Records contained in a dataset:
===============
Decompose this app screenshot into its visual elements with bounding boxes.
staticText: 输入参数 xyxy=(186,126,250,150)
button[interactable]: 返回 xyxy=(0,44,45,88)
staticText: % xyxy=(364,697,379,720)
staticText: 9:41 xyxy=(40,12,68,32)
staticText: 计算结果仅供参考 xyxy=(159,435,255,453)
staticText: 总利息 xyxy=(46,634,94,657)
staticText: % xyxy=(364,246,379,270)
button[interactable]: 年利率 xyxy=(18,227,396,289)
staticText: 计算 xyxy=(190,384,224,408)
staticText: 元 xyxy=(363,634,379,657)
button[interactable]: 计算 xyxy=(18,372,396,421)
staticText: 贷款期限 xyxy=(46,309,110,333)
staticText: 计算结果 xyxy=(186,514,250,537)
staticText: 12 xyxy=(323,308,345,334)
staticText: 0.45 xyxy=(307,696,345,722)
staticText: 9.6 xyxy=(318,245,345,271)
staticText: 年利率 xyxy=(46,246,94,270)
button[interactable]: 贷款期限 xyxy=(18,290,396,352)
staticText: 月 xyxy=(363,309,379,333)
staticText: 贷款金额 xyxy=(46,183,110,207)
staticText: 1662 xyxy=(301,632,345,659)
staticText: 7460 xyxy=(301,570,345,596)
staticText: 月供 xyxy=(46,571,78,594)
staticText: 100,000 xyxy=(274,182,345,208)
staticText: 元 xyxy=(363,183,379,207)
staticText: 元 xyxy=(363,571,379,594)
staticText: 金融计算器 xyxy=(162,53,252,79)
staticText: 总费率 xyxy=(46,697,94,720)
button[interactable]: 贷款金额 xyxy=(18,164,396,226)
===============
Work item: Reply with one number, the count of lines in the entries that hold the string "贷款期限".

Written response: 2